Collected data
──────────
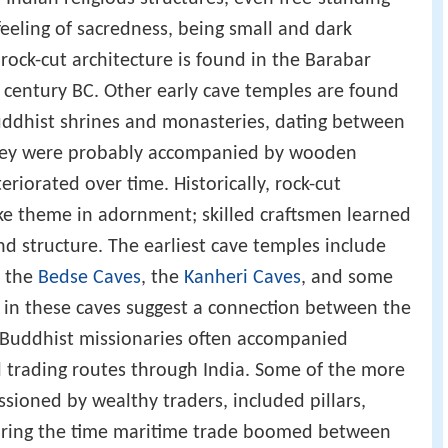
feeling of sacredness, being small and dark
 rock-cut architecture is found in the Barabar
 century BC. Other early cave temples are found
uddhist shrines and monasteries, dating between
 they were probably accompanied by wooden
riorated over time. Historically, rock-cut
ke theme in adornment; skilled craftsmen learned
nd structure. The earliest cave temples include
, the
Bedse Caves
, the
Kanheri Caves
, and some
d in these caves suggest a connection between the
s Buddhist missionaries often accompanied
l trading routes through India. Some of the more
ioned by wealthy traders, included pillars,
uring the time maritime trade boomed between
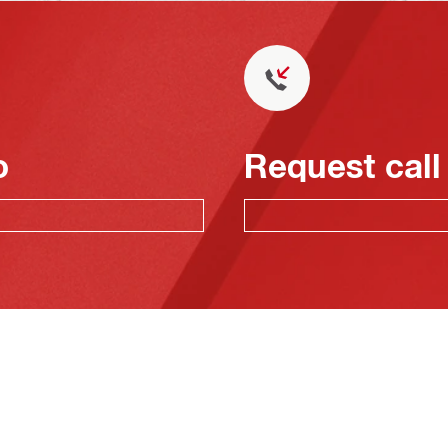
o
Request call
──────────
• **Action item**: Pictures stay out; the records above are otherwise reproduced exactly.

• **The answer**:
feeling of sacredness, being small and dark
 rock-cut architecture is found in the Barabar
 century BC. Other early cave temples are found
uddhist shrines and monasteries, dating between
 they were probably accompanied by wooden
riorated over time. Historically, rock-cut
ke theme in adornment; skilled craftsmen learned
nd structure. The earliest cave temples include
, the
Bedse Caves
, the
Kanheri Caves
, and some
d in these caves suggest a connection between the
s Buddhist missionaries often accompanied
l trading routes through India. Some of the more
ioned by wealthy traders, included pillars,
uring the time maritime trade boomed between
o
Request call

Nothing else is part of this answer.